Those featues were then, converted to one of the following encodings for training:
1. [Bag of Words](http://scikit-learn.org/stable/modules/generated/sklearn.feature_extraction.DictVectorizer.html#sklearn.feature_extraction.DictVectorizer)
2. [Count](http://scikit-learn.org/stable/modules/generated/sklearn.feature_extraction.text.CountVectorizer.html#sklearn.feature_extraction.text.CountVectorizer)
3. [Tf-idf](http://scikit-learn.org/stable/modules/generated/sklearn.feature_extraction.text.TfidfVectorizer.html#sklearn.feature_extraction.text.TfidfVectorizer)

Following is the code for featurizing the input:

In [10]:
def featurize(corpus):
    tokenizer = TweetTokenizer(preserve_case=False, reduce_len=True, strip_handles=True).tokenize
    vectorizer = TfidfVectorizer(strip_accents="unicode", analyzer="word", tokenizer=tokenizer, stop_words="english")
    X = vectorizer.fit_transform(corpus)
    return X

We tried out multiple ML classifiers with different features and also, did comparative study.
The following classifiers were tried:

1. [Naive Bayes](http://www.nltk.org/api/nltk.classify.html#module-nltk.classify.naivebayes)
2. [Decision Tree](http://www.nltk.org/api/nltk.classify.html#module-nltk.classify.decisiontree)
3. [MaxEnt](http://www.nltk.org/api/nltk.classify.html#module-nltk.classify.maxent)
4. [GIS](http://www.nltk.org/api/nltk.classify.html#module-nltk.classify.maxent)
5. [IIS](http://www.nltk.org/api/nltk.classify.html#module-nltk.classify.maxent)
6. [Bernoulli Naive Bayes](http://scikit-learn.org/stable/modules/generated/sklearn.naive_bayes.BernoulliNB.html)
7. [Decision Tree Classifier](http://scikit-learn.org/stable/modules/generated/sklearn.tree.DecisionTreeClassifier.html)
8. [Extra Trees Classifier](http://scikit-learn.org/stable/modules/generated/sklearn.ensemble.ExtraTreesClassifier.html)
9. [Gausian Naïve Bayes](http://scikit-learn.org/stable/modules/generated/sklearn.naive_bayes.GaussianNB.html)
10. [Gradient Boosting Classifier](http://scikit-learn.org/stable/modules/generated/sklearn.ensemble.GradientBoostingClassifier.html)
11. [K Nearest Neighbours Classifier](http://scikit-learn.org/stable/modules/generated/sklearn.neighbors.KNeighborsClassifier.html)
12. [Logistic Regression](http://scikit-learn.org/stable/modules/generated/sklearn.linear_model.LogisticRegression.html)
13. [Linear Support Vector Classifier](http://scikit-learn.org/stable/modules/generated/sklearn.svm.LinearSVC.html)
14. [Multinomial Naïve Bayes](http://scikit-learn.org/stable/modules/generated/sklearn.naive_bayes.MultinomialNB.html)
15. [Nu-Support Vector Classifier](http://scikit-learn.org/stable/modules/generated/sklearn.svm.NuSVC.html)
16. [Random Forest Classifier](http://scikit-learn.org/stable/modules/generated/sklearn.ensemble.RandomForestClassifier.html)
17. [Support Vector Classifier](http://scikit-learn.org/stable/modules/generated/sklearn.svm.SVC.html)

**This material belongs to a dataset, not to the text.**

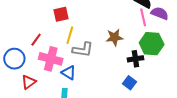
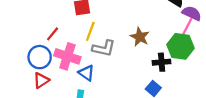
pink line: (143, 17) -> (187, 27), moved, turned 36
brown star: (114, 37) -> (140, 37), turned 30
blue circle: (14, 59) -> (40, 57), moved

Following is the code for using the classifiers and doing [10-fold cross-validation](http://scikit-learn.org/stable/modules/generated/sklearn.model_selection.KFold.html):

In [None]:
    K_FOLDS = 10 # 10-fold crossvalidation
    CLF = LinearSVC() # the default, non-parameter optimized linear-kernel SVM
    corpus, y = parse_dataset(DATASET_FP) # Loading dataset and featurised simple Tfidf-BoW model
    X = featurize(corpus)
    # Returns an array of the same size as 'y' where each entry is a prediction obtained by cross validated
    predicted = cross_val_predict(CLF, X, y, cv=K_FOLDS)
    score = metrics.f1_score(y, predicted, pos_label=1)
    print ("F1-score Task", TASK, score)

Refer the code [here](../benchmark_system/example.py) for baselines and corpus analysis.

## Baseline Comparision

In order to test the baselines, we trained many classifiers and evaluated them. For almost every classifier we also used three set of features: bag of words (presence), count and tf-idf. For every feature set we tried Unigram and Bigram model. For some classifier we tried hyper parameters to get the best accuracy. 
In order to see which one is the best accuracy:
As we observe, bag of words in most cases is not a good selection. Also  we can observe that tf-idf is probably the best feature, implying that we should have less sparse and better embeddings as features.
Unigrams, according to the figure below, shows better performance than bigrams. This holds for almost every classifier. 
Finally when comparing the classifiers, the best performance was obtained from Nu-Support Vector Classifier with 66.92%. The minimum scores was observed when using the Random forest classifier, which requires more parameter tuning to achieve comparable results.

Refer to [this spreadsheet](https://docs.google.com/spreadsheets/d/1x-MsT3iaUSs85UQPOhBzIOWSe4DOmhXs7M9TqUs_QJ4/edit#gid=256991540) for complete comparision.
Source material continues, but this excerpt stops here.